Top of MATERIAL SHOWN

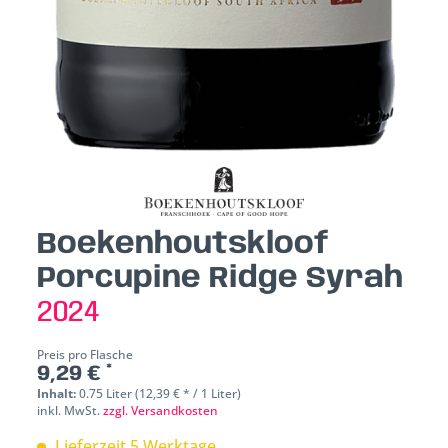
Boekenhoutskloof
Porcupine Ridge Syrah
2024
Preis pro Flasche
9,29 € *
Inhalt:
0.75 Liter (12,39 € * / 1 Liter)
inkl. MwSt.
zzgl. Versandkosten
Lieferzeit 5 Werktage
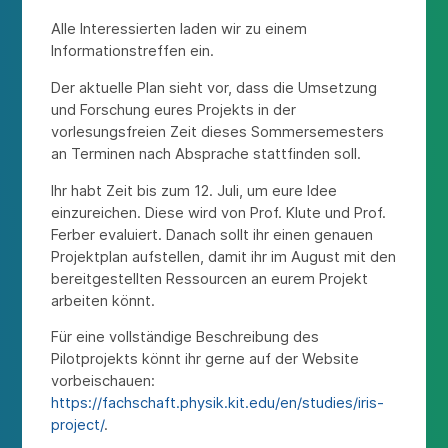
Alle Interessierten laden wir zu einem
Informationstreffen ein.
Der aktuelle Plan sieht vor, dass die Umsetzung
und Forschung eures Projekts in der
vorlesungsfreien Zeit dieses Sommersemesters
an Terminen nach Absprache stattfinden soll.
Ihr habt Zeit bis zum 12. Juli, um eure Idee
einzureichen. Diese wird von Prof. Klute und Prof.
Ferber evaluiert. Danach sollt ihr einen genauen
Projektplan aufstellen, damit ihr im August mit den
bereitgestellten Ressourcen an eurem Projekt
arbeiten könnt.
Für eine vollständige Beschreibung des
Pilotprojekts könnt ihr gerne auf der Website
vorbeischauen:
https://fachschaft.physik.kit.edu/en/studies/iris-
project/
.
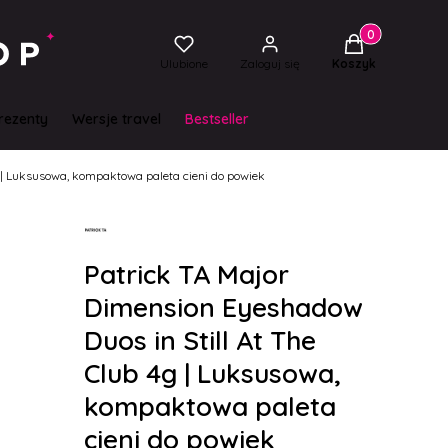
Produkty w kos
Ulubione
Zaloguj się
Koszyk
rezenty
Wersje travel
Bestseller
g | Luksusowa, kompaktowa paleta cieni do powiek
Patrick TA Major
Dimension Eyeshadow
Duos in Still At The
Club 4g | Luksusowa,
kompaktowa paleta
cieni do powiek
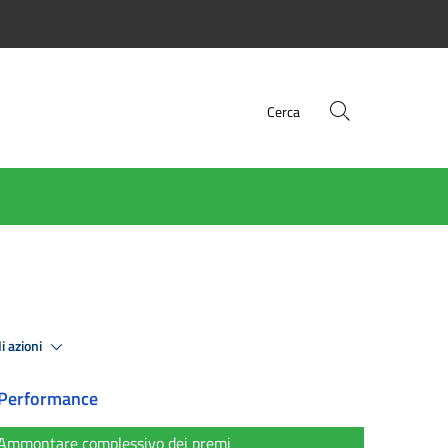
Cerca
i azioni
Performance
Ammontare complessivo dei premi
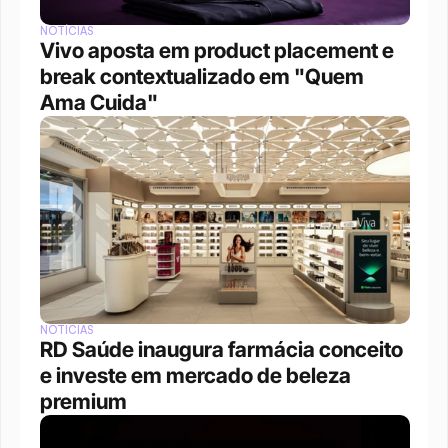
NOTÍCIAS
Vivo aposta em product placement e 
break contextualizado em "Quem 
Ama Cuida"
NOTÍCIAS
RD Saúde inaugura farmácia conceito 
e investe em mercado de beleza 
premium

Bottom of MATERIAL SHOWN

--- WORK REQUIRED ---
Your answer should be each line of the data that contains the word "Luksusowa", copied as it stands.

--- EXPECTED ANSWER ---
g | Luksusowa, kompaktowa paleta cieni do powiek
Club 4g | Luksusowa,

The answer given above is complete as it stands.